- [PROMPT]:
An exact transcription of all the entries below is required.

[RECORDS PROVIDED]

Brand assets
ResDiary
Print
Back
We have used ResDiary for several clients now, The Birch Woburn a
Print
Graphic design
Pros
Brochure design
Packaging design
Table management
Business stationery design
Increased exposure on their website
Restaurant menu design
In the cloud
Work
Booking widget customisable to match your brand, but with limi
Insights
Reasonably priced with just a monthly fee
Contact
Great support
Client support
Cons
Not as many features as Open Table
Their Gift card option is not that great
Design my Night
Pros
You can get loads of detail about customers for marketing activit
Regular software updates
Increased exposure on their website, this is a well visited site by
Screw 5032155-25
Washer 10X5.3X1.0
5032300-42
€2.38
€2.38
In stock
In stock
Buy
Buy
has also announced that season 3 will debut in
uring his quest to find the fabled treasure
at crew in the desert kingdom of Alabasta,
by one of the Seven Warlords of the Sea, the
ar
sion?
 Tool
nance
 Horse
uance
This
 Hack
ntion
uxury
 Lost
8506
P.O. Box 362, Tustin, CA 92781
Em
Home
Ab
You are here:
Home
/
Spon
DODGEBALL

[/RECORDS PROVIDED]

- [RESPONSE AREA]:
Brand assets
ResDiary
Print
Back
We have used ResDiary for several clients now, The Birch Woburn a
Print
Graphic design
Pros
Brochure design
Packaging design
Table management
Business stationery design
Increased exposure on their website
Restaurant menu design
In the cloud
Work
Booking widget customisable to match your brand, but with limi
Insights
Reasonably priced with just a monthly fee
Contact
Great support
Client support
Cons
Not as many features as Open Table
Their Gift card option is not that great
Design my Night
Pros
You can get loads of detail about customers for marketing activit
Regular software updates
Increased exposure on their website, this is a well visited site by
Screw 5032155-25
Washer 10X5.3X1.0
5032300-42
€2.38
€2.38
In stock
In stock
Buy
Buy
has also announced that season 3 will debut in
uring his quest to find the fabled treasure
at crew in the desert kingdom of Alabasta,
by one of the Seven Warlords of the Sea, the
ar
sion?
 Tool
nance
 Horse
uance
This
 Hack
ntion
uxury
 Lost
8506
P.O. Box 362, Tustin, CA 92781
Em
Home
Ab
You are here:
Home
/
Spon
DODGEBALL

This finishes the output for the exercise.